Three months before the stock price of Bear Stearns plunged below $3, general counsel Michael Solender unloaded 2,087 stock options at $89 per share, writes The American Lawyer.

The sale meant Solender pocketed $186,000 (£93,840) on 21 December, 2007, according to a form filed with the Securities & Exchange Commission (SEC).

Solender still holds options for 17,500 shares, which do not appear to have been exercisable under terms of the company's deferred compensation plan. Those shares would have been worth more than $1.5m (£760,000) in December; as of today (26 March), they are worth only $170,000 (£85,760) unless the stock continues rising.

Bear Stearns promoted Solender to general counsel from managing legal director in 2004. He earned his stock options as part of the company's deferred compensation plan for executives. Solender was a partner at the Washington DC-based law firm of Arnold & Porter and general counsel to the Consumer Product Safety Commission before joining Bear Stearns in 2002.
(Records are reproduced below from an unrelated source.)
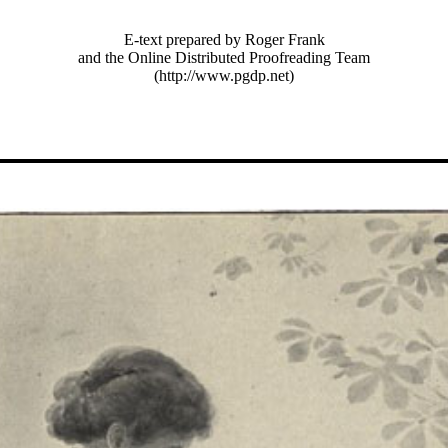
E-text prepared by Roger Frank
and the Online Distributed Proofreading Team
(http://www.pgdp.net)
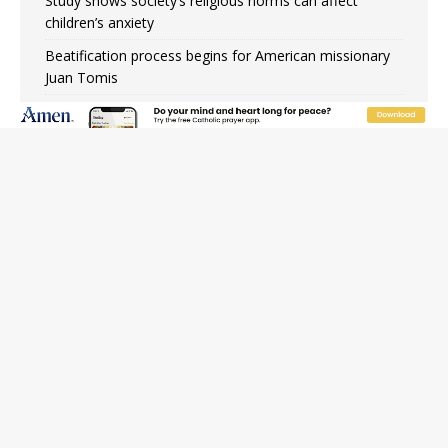
Study shows society’s religious norms can affect
children’s anxiety
Beatification process begins for American missionary
Juan Tomis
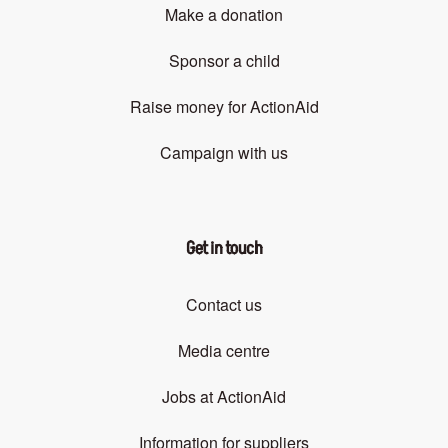
Make a donation
Sponsor a child
Raise money for ActionAid
Campaign with us
Get in touch
Contact us
Media centre
Jobs at ActionAid
Information for suppliers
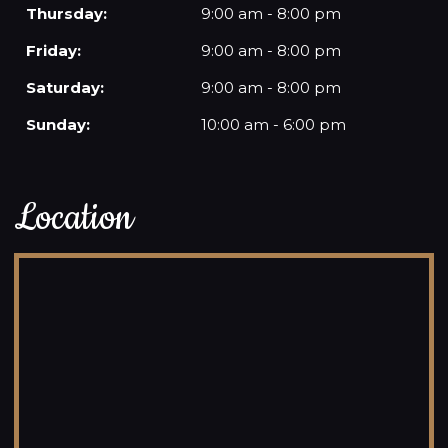
Thursday:
9:00 am - 8:00 pm
Friday:
9:00 am - 8:00 pm
Saturday:
9:00 am - 8:00 pm
Sunday:
10:00 am - 6:00 pm
Location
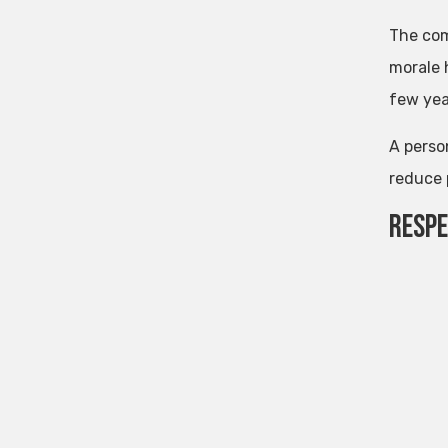
The com
morale 
few yea
A perso
reduce 
Resp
Solender wasn't the only one to cash in shares last December: Five other Bear Stearns insiders also exercised their stock options, with director Paul Novelly selling the most. Novelly collected more than $4.34m (£2.19m) for his 50,000 shares, according to SEC documents.

A call for comment placed to Solender's office was not immediately returned.

Meanwhile, it has emerged that elite New York firm Simpson Thacher & Bartlett advised the Federal Reserve Bank of New York on the Bear Stearns sale to JP Morgan Chase. Manhattan rival Wachtell Lipton Rosen & Katz advised JP Morgan on the deal, despite the investment bank's close links with Simpson Thacher.

Simpson Thacher declined to comment, while the New York Fed could not be reached for comment.

The American Lawyer is a US sister title of Legal Week.